Collected data entries
----

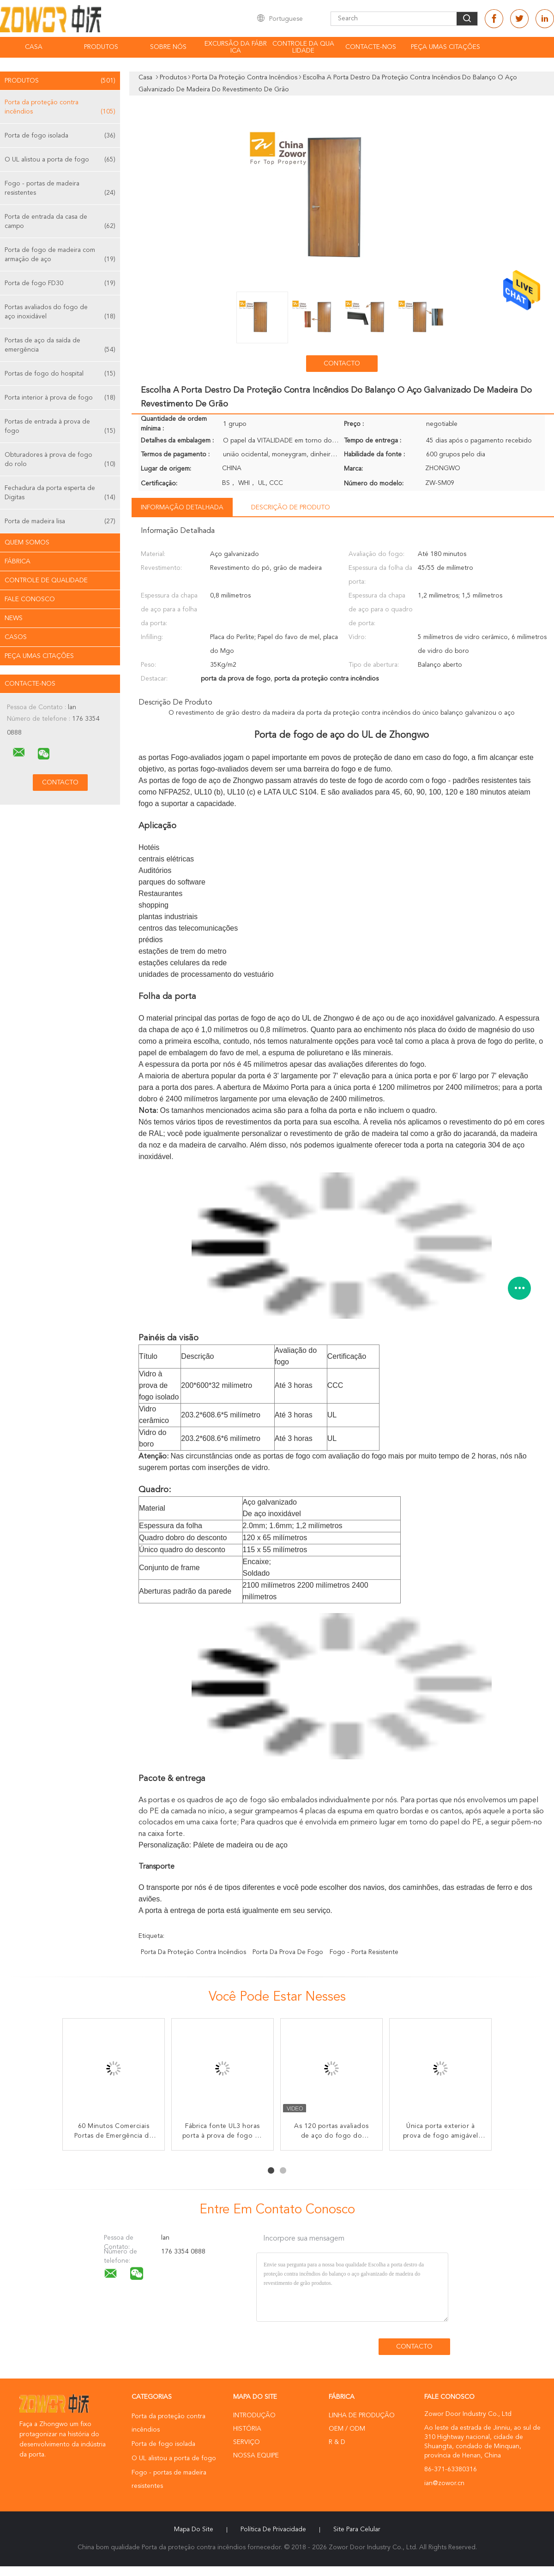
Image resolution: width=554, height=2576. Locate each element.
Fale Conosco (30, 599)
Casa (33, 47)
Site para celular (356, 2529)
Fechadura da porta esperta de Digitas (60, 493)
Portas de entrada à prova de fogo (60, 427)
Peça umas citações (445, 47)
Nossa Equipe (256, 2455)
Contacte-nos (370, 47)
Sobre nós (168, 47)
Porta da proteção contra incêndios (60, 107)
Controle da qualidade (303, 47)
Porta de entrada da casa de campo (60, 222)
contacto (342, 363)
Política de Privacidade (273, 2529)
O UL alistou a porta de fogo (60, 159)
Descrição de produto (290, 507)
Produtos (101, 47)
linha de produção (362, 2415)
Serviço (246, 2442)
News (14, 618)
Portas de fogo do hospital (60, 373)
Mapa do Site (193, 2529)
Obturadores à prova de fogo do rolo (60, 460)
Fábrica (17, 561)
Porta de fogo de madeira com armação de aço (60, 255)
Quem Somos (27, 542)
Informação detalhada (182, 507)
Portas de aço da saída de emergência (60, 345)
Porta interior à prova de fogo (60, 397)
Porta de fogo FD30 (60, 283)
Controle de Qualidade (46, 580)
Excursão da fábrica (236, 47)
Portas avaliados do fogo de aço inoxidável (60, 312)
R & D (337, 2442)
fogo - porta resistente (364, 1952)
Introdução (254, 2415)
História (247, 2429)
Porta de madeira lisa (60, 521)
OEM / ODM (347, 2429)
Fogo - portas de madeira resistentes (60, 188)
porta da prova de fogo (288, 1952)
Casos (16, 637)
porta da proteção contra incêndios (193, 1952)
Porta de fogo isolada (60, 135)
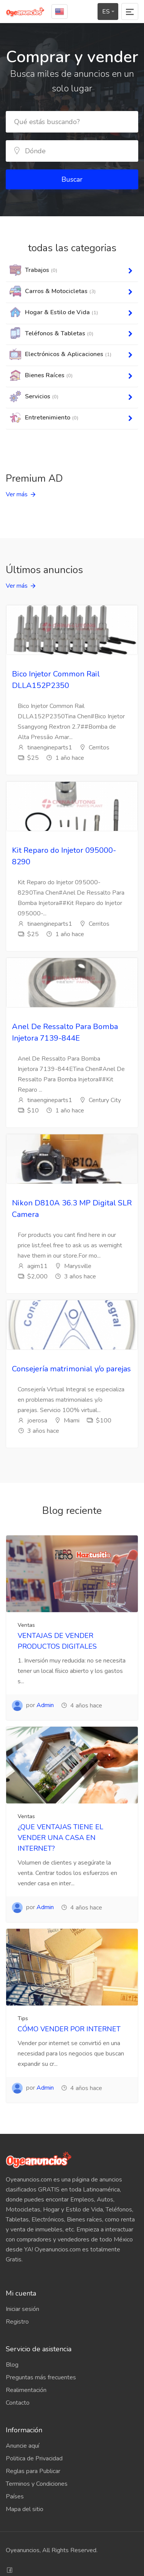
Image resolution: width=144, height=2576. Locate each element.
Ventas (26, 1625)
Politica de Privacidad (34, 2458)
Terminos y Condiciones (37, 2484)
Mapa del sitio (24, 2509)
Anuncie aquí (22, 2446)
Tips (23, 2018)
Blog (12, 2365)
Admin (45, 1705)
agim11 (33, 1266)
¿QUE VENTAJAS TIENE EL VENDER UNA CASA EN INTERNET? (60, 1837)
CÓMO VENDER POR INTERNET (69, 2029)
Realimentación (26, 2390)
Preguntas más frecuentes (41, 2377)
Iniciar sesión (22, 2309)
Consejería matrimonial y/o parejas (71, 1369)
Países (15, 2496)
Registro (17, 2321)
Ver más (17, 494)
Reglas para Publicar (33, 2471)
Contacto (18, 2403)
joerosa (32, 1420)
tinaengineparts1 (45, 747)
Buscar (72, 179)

----

Task: Check each line above for the string "VENDER" and return those that contain it.

Written solution:
¿QUE VENTAJAS TIENE EL VENDER UNA CASA EN INTERNET? (60, 1837)
CÓMO VENDER POR INTERNET (69, 2029)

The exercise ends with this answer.